[Source data]
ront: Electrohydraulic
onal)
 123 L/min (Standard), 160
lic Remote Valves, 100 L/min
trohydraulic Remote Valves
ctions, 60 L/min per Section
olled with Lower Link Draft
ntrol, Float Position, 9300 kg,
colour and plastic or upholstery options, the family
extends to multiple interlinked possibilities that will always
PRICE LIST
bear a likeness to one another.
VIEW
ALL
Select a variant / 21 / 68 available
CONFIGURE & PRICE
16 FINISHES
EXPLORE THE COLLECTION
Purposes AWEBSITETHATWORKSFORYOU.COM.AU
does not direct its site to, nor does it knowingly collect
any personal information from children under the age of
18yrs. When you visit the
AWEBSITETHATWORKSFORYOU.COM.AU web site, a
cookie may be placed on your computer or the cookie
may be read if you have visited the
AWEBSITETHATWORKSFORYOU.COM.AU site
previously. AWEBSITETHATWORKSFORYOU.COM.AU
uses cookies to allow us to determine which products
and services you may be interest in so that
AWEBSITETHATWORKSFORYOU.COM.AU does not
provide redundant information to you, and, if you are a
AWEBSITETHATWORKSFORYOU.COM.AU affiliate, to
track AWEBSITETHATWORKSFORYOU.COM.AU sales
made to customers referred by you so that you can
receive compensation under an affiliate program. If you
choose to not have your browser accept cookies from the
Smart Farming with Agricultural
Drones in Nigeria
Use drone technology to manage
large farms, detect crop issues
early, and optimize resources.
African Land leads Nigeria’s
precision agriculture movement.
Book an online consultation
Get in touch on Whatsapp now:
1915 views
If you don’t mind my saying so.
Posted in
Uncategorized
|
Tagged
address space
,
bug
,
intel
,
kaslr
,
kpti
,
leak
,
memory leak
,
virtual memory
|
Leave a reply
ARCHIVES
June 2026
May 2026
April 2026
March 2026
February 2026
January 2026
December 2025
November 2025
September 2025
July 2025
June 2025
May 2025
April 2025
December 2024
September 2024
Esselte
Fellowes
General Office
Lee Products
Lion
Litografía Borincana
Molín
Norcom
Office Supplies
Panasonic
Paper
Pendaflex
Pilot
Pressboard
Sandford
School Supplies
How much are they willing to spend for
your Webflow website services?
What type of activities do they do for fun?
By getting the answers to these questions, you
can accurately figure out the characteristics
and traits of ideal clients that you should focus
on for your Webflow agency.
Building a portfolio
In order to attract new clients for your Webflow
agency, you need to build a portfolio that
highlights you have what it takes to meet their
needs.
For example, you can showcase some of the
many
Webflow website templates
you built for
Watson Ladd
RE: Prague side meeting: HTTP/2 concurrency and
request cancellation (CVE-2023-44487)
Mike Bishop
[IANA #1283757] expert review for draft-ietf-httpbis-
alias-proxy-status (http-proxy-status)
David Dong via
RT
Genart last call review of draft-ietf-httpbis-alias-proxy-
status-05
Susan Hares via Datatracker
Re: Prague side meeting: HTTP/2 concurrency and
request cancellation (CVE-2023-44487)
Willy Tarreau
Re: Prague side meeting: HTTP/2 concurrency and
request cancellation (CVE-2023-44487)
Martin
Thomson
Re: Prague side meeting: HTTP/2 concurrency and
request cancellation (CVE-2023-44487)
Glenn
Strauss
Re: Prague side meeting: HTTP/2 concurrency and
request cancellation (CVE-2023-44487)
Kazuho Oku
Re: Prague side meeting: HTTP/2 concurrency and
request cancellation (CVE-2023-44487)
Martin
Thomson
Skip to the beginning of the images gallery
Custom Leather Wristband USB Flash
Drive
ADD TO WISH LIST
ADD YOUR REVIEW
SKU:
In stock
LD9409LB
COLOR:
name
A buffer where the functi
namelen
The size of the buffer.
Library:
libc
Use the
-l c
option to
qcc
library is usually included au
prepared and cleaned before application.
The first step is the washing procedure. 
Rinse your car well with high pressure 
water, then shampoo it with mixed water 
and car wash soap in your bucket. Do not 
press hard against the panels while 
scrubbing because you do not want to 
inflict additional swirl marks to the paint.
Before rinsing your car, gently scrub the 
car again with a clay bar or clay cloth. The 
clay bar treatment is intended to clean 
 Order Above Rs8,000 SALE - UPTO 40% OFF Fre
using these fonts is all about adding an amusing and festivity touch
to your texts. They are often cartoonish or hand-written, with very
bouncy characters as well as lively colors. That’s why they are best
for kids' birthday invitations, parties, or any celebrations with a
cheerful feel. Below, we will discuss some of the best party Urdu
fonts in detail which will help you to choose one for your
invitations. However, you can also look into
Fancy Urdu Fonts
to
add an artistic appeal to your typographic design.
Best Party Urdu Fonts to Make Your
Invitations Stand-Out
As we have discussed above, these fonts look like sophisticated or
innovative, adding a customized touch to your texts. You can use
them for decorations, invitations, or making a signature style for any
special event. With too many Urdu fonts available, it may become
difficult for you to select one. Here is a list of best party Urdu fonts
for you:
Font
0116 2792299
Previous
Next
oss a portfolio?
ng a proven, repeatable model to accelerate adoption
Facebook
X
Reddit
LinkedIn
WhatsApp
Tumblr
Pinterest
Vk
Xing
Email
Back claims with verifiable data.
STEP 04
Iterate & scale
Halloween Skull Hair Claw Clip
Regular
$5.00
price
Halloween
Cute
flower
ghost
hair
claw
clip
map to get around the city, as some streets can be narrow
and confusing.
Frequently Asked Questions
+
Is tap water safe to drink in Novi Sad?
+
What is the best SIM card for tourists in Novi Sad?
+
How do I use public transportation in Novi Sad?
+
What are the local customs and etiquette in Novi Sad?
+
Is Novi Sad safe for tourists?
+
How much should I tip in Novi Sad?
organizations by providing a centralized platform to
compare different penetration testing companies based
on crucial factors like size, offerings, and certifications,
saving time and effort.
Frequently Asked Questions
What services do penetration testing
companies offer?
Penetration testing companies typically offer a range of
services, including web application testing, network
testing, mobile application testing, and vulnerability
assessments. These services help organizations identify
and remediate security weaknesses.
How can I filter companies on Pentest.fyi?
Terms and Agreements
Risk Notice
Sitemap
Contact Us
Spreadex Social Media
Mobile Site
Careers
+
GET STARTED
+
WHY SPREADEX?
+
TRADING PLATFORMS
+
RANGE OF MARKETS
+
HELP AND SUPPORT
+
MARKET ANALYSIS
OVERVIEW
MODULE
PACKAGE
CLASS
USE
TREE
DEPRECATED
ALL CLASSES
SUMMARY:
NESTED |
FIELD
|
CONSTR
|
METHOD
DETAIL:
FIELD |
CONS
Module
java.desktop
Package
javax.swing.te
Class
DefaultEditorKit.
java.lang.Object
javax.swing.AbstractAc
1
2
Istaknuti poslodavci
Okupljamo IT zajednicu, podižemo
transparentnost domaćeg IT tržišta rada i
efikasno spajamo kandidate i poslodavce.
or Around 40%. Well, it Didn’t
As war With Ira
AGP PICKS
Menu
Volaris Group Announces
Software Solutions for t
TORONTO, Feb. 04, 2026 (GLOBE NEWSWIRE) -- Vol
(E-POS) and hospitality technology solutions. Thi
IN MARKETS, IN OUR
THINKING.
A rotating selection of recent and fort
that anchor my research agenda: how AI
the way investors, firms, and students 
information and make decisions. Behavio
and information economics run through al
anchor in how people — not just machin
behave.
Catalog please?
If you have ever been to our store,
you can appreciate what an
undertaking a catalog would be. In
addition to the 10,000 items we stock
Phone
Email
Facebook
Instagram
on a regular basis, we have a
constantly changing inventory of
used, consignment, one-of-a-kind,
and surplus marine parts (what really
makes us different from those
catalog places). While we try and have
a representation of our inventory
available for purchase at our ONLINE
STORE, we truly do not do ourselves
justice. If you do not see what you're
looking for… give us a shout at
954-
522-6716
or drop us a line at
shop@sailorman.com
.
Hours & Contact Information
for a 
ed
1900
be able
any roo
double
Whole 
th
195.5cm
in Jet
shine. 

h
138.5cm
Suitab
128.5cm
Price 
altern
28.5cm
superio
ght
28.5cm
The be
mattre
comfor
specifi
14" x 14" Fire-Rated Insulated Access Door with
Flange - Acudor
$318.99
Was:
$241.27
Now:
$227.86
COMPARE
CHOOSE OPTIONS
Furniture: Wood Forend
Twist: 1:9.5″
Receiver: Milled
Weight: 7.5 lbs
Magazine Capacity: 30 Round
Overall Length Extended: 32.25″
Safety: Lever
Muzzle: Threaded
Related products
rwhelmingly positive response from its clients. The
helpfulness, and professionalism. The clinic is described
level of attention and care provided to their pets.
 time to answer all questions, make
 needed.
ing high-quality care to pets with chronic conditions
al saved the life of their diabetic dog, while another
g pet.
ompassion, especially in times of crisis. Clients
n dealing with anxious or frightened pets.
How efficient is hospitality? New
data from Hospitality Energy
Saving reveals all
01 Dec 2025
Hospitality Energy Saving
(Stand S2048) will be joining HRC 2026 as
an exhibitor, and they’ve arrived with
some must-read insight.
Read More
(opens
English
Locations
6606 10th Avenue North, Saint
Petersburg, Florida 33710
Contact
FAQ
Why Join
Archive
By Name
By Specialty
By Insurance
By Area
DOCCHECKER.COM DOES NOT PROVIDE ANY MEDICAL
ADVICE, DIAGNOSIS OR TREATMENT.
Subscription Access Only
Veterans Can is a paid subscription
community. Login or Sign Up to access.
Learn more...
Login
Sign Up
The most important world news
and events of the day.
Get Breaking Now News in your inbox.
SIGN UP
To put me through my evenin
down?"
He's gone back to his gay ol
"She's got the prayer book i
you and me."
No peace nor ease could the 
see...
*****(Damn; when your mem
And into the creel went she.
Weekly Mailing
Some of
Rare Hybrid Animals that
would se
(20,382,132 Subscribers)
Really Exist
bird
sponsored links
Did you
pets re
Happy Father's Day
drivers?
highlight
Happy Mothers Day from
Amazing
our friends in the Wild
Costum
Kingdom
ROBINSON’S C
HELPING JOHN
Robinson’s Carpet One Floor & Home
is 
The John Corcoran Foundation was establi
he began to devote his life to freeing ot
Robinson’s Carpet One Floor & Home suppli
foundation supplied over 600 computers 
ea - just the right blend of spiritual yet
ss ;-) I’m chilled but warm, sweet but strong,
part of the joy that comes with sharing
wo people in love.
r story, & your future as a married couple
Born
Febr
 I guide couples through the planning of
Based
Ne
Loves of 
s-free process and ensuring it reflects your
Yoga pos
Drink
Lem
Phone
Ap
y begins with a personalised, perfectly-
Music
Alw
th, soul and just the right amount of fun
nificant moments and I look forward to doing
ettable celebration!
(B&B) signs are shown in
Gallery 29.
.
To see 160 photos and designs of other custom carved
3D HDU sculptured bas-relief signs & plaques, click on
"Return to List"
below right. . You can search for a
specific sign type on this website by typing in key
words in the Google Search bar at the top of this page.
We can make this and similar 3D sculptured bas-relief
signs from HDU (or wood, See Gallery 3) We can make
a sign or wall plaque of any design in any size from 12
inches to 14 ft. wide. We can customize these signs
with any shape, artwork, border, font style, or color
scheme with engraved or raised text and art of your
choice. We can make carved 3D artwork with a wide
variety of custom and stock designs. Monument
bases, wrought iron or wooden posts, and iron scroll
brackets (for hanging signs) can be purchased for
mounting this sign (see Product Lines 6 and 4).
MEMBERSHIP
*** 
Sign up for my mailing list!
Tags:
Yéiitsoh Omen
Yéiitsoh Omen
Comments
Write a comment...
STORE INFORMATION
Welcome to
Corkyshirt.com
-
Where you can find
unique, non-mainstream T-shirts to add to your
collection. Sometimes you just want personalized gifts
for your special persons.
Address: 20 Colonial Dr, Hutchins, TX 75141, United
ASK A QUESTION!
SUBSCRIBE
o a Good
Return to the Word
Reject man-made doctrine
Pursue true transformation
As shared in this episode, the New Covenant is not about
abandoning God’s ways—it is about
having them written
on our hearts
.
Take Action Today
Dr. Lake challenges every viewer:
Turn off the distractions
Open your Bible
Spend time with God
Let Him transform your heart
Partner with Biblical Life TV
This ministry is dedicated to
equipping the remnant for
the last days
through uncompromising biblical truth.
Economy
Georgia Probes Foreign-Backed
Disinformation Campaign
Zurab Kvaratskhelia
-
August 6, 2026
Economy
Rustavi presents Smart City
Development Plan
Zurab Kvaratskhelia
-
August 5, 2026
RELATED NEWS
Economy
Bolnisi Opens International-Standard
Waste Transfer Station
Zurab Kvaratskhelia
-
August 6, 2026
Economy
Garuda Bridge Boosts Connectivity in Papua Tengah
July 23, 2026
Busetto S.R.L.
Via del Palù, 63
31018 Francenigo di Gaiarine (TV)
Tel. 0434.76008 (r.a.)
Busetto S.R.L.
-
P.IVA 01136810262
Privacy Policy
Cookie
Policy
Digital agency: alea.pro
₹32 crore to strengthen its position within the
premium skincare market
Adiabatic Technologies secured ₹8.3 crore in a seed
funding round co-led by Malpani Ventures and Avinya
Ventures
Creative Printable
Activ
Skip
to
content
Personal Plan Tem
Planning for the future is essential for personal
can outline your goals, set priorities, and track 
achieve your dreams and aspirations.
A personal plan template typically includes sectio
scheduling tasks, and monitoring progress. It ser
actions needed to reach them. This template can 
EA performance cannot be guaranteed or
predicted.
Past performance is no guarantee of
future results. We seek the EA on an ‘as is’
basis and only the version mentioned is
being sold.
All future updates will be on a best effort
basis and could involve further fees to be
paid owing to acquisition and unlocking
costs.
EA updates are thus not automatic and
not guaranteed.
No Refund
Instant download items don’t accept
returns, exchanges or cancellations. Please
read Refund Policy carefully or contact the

* ABOUT THIS TASK *
The word to look for is "items"; copy out every line of the entries that holds it.

* ANSWER *
addition to the 10,000 items we stock
Instant download items don’t accept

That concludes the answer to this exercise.